Wednesday, April 1, 2009

Sweden approves equal marriage...

No, this is not an April Fool's Day joke. Sweden has become the latest country to approve same sex marriage. Six of the seven parties in the Swedish parliament backed a proposal to implement a gender-neutral marriage law starting May 1, 2009. The proposal passed today with a 261 to 22 vote and 16 abstentions. I'm sure fans of Abba will be proud.

Sweden has allowed civil unions for same sex couples since 1995. Now Sweden joins Holland, Belgium, Canada, Spain, South Africa and Norway allowing same sex marriage country-wide. (Massachusetts and Connecticut are the only two American states where equal marriage remains unchallenged, California still pending.)


Don't Tase Me, Bro! said...

Remind me again why civil unions cannot bring the same level of equality as legalizing same sex marriage? I'm starting to have a personal crisis of balancing between my belief in social progress to my religious beliefs.

Matt Guerin said...

If heterosexuals (because they partner with members of the opposite sex) are given the legal right to enter into a civil marriage, while gays (because they typically partner with members of the same sex) are not, we have unequal treatment under the law.

When I talk about civil marriage, I mean the government-sanctioned definition of marriage, not religious marriage which in unaffected by this issue.

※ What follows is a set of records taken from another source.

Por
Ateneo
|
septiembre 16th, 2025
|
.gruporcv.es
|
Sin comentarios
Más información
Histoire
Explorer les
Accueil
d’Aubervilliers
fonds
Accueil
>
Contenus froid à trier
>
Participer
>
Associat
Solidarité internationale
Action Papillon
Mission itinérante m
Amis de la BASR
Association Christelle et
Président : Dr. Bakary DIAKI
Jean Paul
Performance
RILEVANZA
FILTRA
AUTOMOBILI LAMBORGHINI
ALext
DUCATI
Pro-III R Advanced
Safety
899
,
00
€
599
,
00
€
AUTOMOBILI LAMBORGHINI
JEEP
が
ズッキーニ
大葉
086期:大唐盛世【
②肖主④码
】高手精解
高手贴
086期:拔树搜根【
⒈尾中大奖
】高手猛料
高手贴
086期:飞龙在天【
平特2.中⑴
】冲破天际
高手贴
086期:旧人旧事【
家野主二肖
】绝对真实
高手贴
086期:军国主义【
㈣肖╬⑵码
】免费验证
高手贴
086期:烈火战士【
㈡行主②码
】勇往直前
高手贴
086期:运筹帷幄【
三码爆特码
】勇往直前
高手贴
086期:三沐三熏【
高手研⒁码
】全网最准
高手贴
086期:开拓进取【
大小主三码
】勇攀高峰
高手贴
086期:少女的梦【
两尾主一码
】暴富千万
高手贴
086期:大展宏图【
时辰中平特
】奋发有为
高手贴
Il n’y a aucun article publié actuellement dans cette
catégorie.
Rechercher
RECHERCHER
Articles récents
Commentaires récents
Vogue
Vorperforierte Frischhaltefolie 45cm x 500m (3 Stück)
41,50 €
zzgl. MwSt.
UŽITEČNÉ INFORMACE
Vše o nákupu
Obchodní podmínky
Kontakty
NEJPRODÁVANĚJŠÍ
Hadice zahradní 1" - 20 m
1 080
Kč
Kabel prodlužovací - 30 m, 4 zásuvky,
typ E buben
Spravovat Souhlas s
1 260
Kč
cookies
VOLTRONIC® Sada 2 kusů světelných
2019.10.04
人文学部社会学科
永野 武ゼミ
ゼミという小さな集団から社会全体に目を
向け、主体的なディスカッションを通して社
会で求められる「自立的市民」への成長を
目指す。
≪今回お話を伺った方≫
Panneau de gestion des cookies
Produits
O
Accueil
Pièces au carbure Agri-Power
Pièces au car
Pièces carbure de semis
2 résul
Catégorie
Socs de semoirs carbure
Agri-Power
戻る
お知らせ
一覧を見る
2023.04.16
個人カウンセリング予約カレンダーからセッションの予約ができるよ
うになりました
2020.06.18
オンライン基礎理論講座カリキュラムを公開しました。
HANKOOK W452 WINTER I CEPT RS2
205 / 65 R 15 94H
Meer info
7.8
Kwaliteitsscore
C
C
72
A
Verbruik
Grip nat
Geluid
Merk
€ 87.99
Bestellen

Civil unions are the "separate but equal" supposed compromise on the issue. One institution (marriage) for heterosexuals which has the most respect in society, another lesser-sounding institution for gays. Courts have correctly ruled in the U.S. that "separate but equal" laws are not equal at all. Thus why equal marriage under the law is necessary in order for a society to truly have equality under the law.

Some societies don't respect equality under the law at all. But those countries that do - including the U.S. - should grant same sex couples the right to marry.

Just because you don't approve of something for religious reasons doesn't mean that that thing should be banned in a secular society. There has to be additional reasons to ban it (greater good, potential harm to individuals, etc.) Division of church and state is also a major tenet of Western countries.